The Tories will protest that they’re not opposed to human rights as such, invoking Magna Carta and the Bill of Rights. Tellingly, though, the strategy paper published last year by the Justice Secretary, Chris Grayling, is full of caveats. Headed “Human Rights in Context” – don’t you just hate those universal rights that apply to everybody? – it declares the party’s intention to “put Britain first”.
The contradiction is obvious: if the UK is committed to universal human rights, they have to apply, for instance, when British troops are serving abroad. No army has completely managed to avoid soldiers behaving badly, and people who claim to have been tortured or beaten currently have the right to bring cases in the British courts. They won’t under the Tory proposals, which include a commitment to limit the reach of human rights cases to the UK, “so that British Armed Forces overseas are not subject to persistent human rights claims”.
As well as foreigners, some classes of people living in the UK will no longer be able to use human rights legislation in a frankly annoying way. Prisoners, for instance – who cares about them? If they wanted to have children, they should have thought about it before getting banged up, instead of going to Strasbourg (not an English city, obviously) to demand the right to artificially inseminate their partners.
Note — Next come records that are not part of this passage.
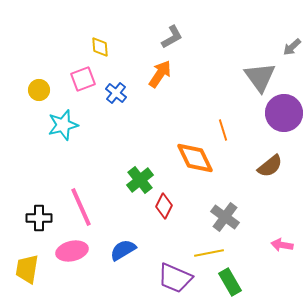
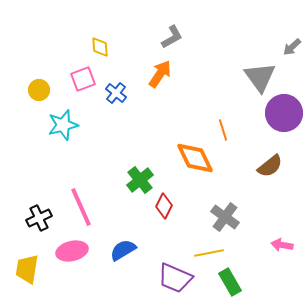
black cross: rotated 25 degrees counterclockwise
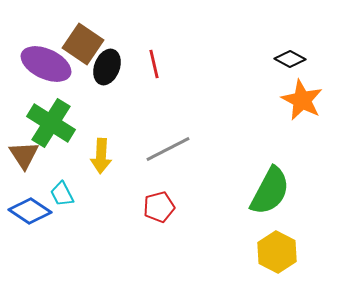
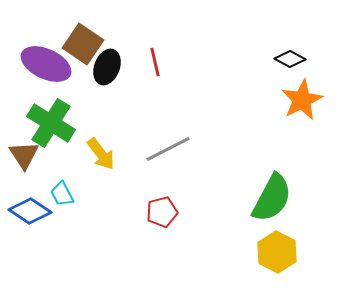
red line: moved 1 px right, 2 px up
orange star: rotated 18 degrees clockwise
yellow arrow: moved 2 px up; rotated 40 degrees counterclockwise
green semicircle: moved 2 px right, 7 px down
red pentagon: moved 3 px right, 5 px down
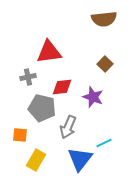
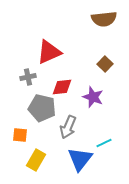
red triangle: rotated 16 degrees counterclockwise
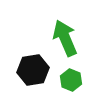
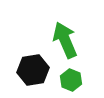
green arrow: moved 2 px down
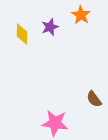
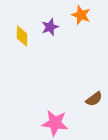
orange star: rotated 12 degrees counterclockwise
yellow diamond: moved 2 px down
brown semicircle: rotated 90 degrees counterclockwise
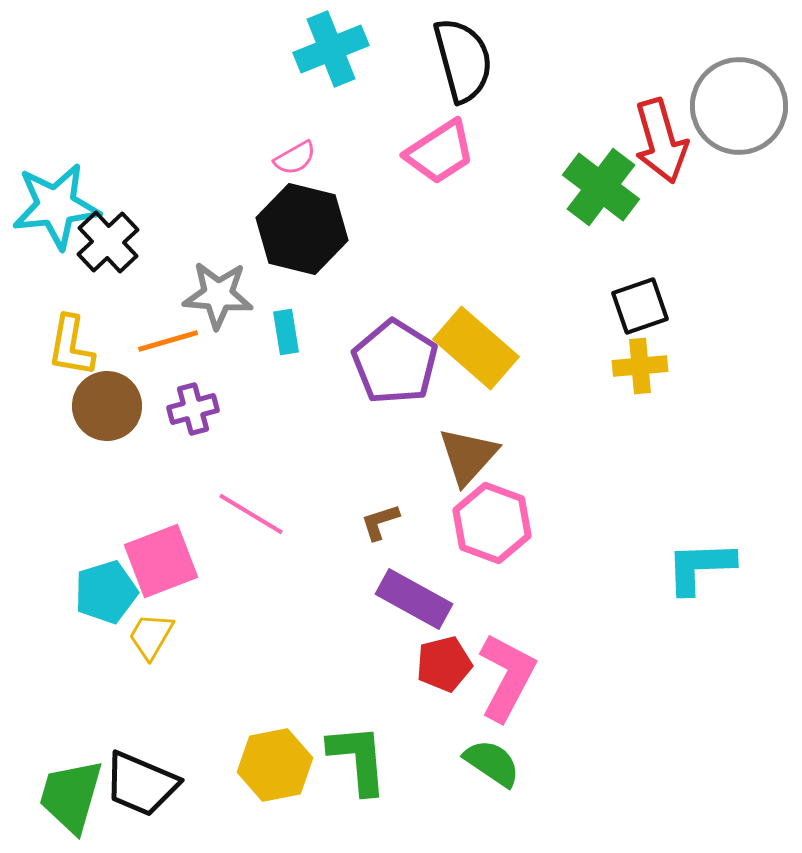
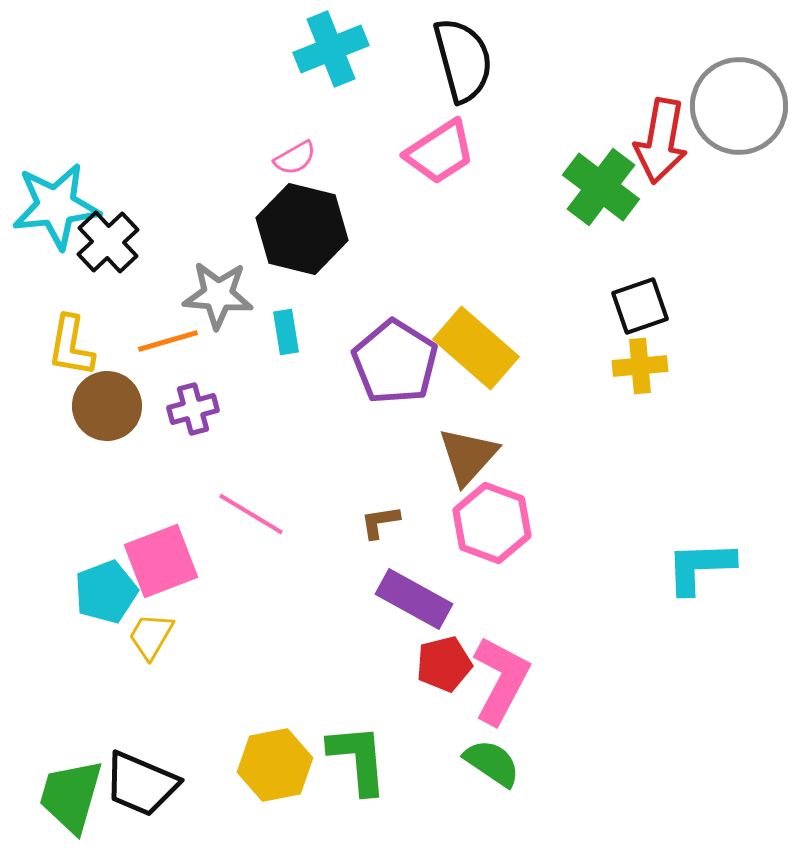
red arrow: rotated 26 degrees clockwise
brown L-shape: rotated 9 degrees clockwise
cyan pentagon: rotated 4 degrees counterclockwise
pink L-shape: moved 6 px left, 3 px down
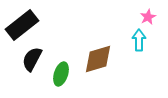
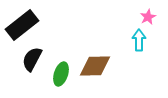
brown diamond: moved 3 px left, 7 px down; rotated 16 degrees clockwise
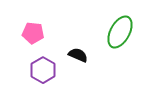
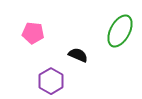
green ellipse: moved 1 px up
purple hexagon: moved 8 px right, 11 px down
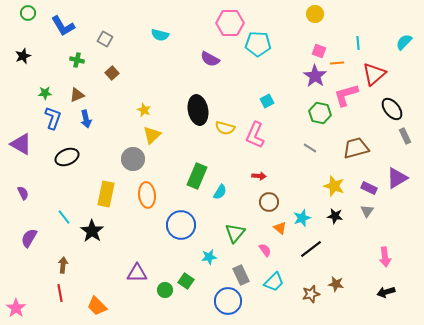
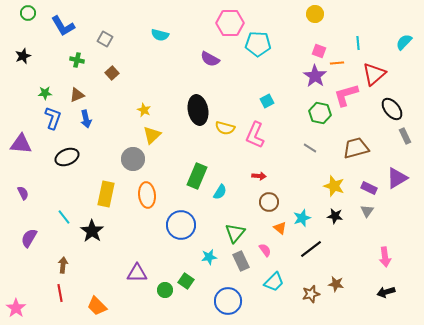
purple triangle at (21, 144): rotated 25 degrees counterclockwise
gray rectangle at (241, 275): moved 14 px up
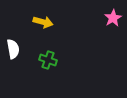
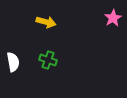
yellow arrow: moved 3 px right
white semicircle: moved 13 px down
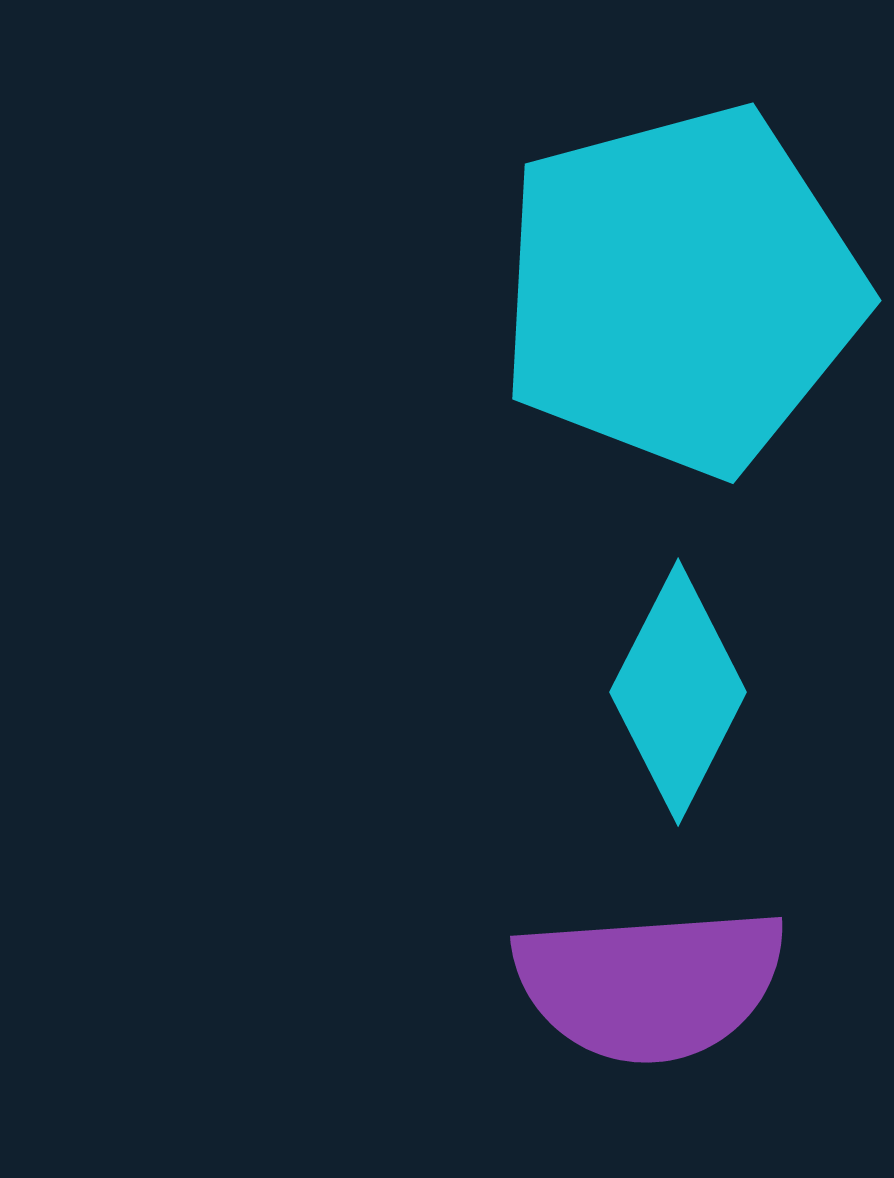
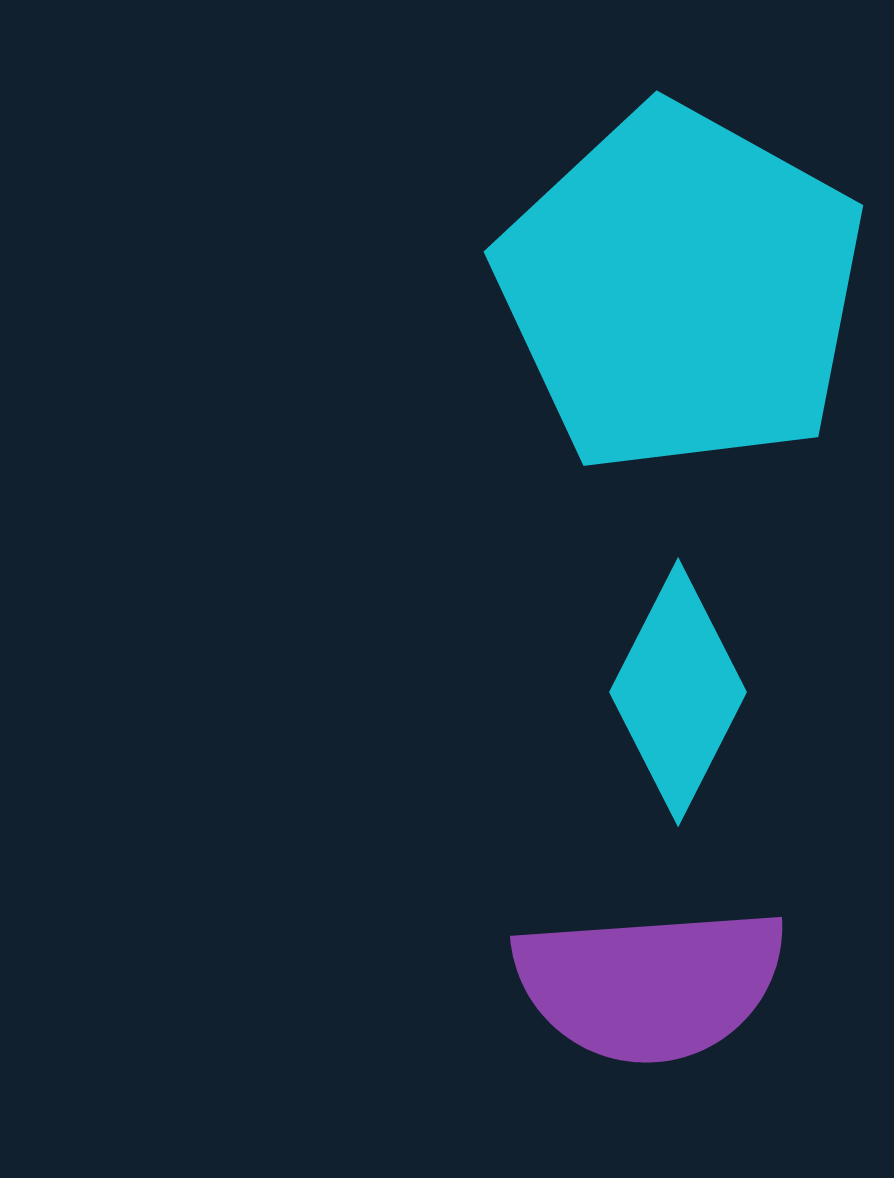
cyan pentagon: rotated 28 degrees counterclockwise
As for prisoners wanting to vote – don’t get me started.
As far as the Conservatives are concerned, human rights are all right in their place, but they certainly don’t want to be told what to do by foreign judges. Rulings by the European Court of Human Rights will become “advisory”, and the use of human rights law will be limited to the “most serious cases”. Those involve the criminal law, the liberty of an individual or the right to property, while “trivial” cases will be struck out.
These are rights born out of slogans such as “an Englishman’s home is his castle”. They are limited in application, reflecting a libertarian philosophy which favours the powerful over the vulnerable. It will be music to the ears of the Daily Mail, which has run endless headlines along the lines of “I want to scrap the Human Rights Act but Clegg won’t let me, says the PM”.
No more whining about that. From Cameron’s point of view, an assault on “human rights” is an ideal way of signalling a break with five years of coalition. Think how it will be received at the Mail , which boasted that it had been named most influential newspaper of the election.